Most Americans probably feel the same way. They want their wives, sisters, and daughters to have a choice. The basic decency of our fellow Americans and the fact that we've already won this battle long ago (in terms of jurisprudence, the courts.) Unlike in so many other areas, we're status quo preservers. That's no reason to get complacent. The anti-choice crowd has eroded that right wherever possible, adding transaction costs and psychological impediments to the procedure.

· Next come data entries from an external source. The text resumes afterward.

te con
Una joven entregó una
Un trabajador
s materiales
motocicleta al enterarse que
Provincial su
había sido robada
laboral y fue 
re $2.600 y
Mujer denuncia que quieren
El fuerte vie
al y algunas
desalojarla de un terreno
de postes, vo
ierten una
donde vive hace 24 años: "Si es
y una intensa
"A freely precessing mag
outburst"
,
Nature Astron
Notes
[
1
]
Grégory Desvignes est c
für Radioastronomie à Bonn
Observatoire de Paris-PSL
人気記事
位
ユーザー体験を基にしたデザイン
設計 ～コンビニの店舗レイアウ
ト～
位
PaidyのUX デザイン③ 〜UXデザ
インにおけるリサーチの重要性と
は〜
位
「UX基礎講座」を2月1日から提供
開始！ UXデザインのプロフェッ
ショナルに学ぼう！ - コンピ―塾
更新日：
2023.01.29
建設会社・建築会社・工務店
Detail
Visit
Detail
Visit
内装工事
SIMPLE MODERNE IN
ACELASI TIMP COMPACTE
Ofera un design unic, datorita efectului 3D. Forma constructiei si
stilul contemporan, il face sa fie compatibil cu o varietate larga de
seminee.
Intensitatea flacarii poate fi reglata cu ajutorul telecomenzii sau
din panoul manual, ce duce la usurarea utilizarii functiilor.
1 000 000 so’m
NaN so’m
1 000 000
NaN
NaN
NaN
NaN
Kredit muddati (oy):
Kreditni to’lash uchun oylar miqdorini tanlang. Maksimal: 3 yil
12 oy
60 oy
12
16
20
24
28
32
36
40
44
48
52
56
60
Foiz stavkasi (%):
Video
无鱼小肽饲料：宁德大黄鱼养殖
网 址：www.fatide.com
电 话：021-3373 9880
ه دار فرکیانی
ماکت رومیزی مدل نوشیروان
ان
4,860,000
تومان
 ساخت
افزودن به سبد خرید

Still, I feel a bit sorry for them. Whilst there has long been a strain of apocalyptic thought in American Christendom (the Millerites come to mind.) Because ultimately they can't rest. The culture war is a self-sustaining perpetual motion machine. Rather than enjoying the season with friends and family, Randall Terry and his ilk are busy creating self-abnegating theodicities about a loving god that still naturally "aborts" one-third of all fetuses, as many commenters here have noted.
Perhaps it's all a giant prank. Randall Terry might well cash into his self-contradictory logic and make a Christian-themed action movie. Can you imagine?
He might challenge God on the whole miscarriage thing. There'd be a lot of explosions and some kicking Christian rock. And doubtless some strawman liberal pussies to get kicked around by a Christian man of action.
It'd be called... Job 2: The Revengening.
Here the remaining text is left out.